Truck Shopping

So, if you follow me on Twitter, you know that my beloved truck of the past 13 years has died, lonely, in a parking lot in North Carolina. I wasn’t able to be there in the end, but went last week to learn that there is no hope, other than to put in a rebuilt or new motor. I’m going back today to clean it out and say my last goodbye before turning it over to a salvage company. It was a great truck and we had some great trips together, but I have shed my tears and poured one out in remembrance, so now it’s time to put it behind me and move on. That means truck shopping. And even worse – truck payments!
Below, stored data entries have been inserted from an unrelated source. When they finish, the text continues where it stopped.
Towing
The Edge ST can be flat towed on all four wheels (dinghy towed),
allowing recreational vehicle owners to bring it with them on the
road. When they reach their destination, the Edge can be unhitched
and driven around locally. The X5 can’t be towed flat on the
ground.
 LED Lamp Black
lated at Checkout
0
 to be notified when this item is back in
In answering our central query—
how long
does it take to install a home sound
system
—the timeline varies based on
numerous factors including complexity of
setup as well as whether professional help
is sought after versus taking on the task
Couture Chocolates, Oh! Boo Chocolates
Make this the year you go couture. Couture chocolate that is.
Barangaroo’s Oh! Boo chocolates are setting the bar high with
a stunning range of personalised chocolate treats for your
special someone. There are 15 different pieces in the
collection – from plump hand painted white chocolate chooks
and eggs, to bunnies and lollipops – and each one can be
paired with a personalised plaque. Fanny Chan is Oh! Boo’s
To be honest, I was hoping that the truck would last long enough to get my son home from NC after his time with the military was up, then I was going to trade it for something newer, anyway. In its last act of defiance, it beat me to the punch, taking away my trade in allowance.

I’ve spent a lot of time online lately, searching auto dealerships in the state and looking at their truck and SUV inventories. I’ve discovered a few things in my searching. One of them is new trucks are expensive as hell! Used ones aren’t much better, either. One question I have is, “Why don’t they put beds on trucks anymore?” My old truck was a crew cab pickup with a six and a half foot bed. A few years back I bought a twelve-foot kayak. You should have seen me driving down the interstate with that thing hanging off the back of the truck.
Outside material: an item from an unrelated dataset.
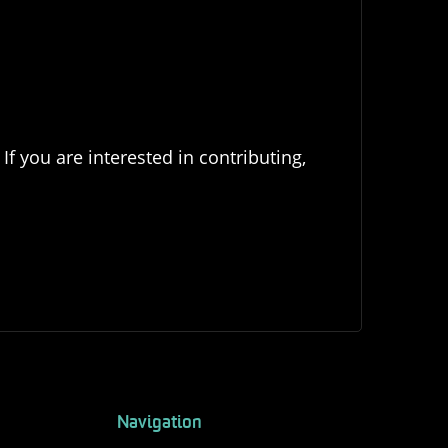
If you are interested in contributing,
Navigation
A sheet of plywood is four feet by eight feet. You used to be able to lay a sheet of plywood flat in the bed of a truck and close the tailgate, and you could stack it up to the top of the bed. Now you have to lay it at an angle, because of the wheel wells, and, even with the tailgate down, you still don’t have eight feet, so you have to also add in straps to hold the load in place. Some truck beds and bed liners have slots built in so you can lay a couple two by fours across the bed and raise it up over the wheel wells to lay the plywood flat, however, now you have about a foot of space below that is empty, unless you are buying studs on which to nail said plywood.

Another thing I’ve noticed, too, is that single cab trucks also have the same short beds, and run almost as much in price as the crew cab or double cab trucks. This prompts another question. “If they’re charging the same price for half a cab, why aren’t they compensating for that by giving a longer bed?” In other words, they should add the length of the missing half cab to the bed, making it longer. Maybe a longer bed is an option I could order, but I don’t want to have to wait for the truck. I want to be able to drive it home that day. If there is a new truck out there with a long bed I have yet to find it online.

I do like a lot of the smaller SUVs I’ve seen, and am leaning closer to those, for the price as well as the better gas mileage they offer. I drive sixty miles round trip to and from work and the gas mileage is important. As a “king size” man a car is just not practical. I like to be able to ride without scraping my knuckles on the road when I hang my arm out the window.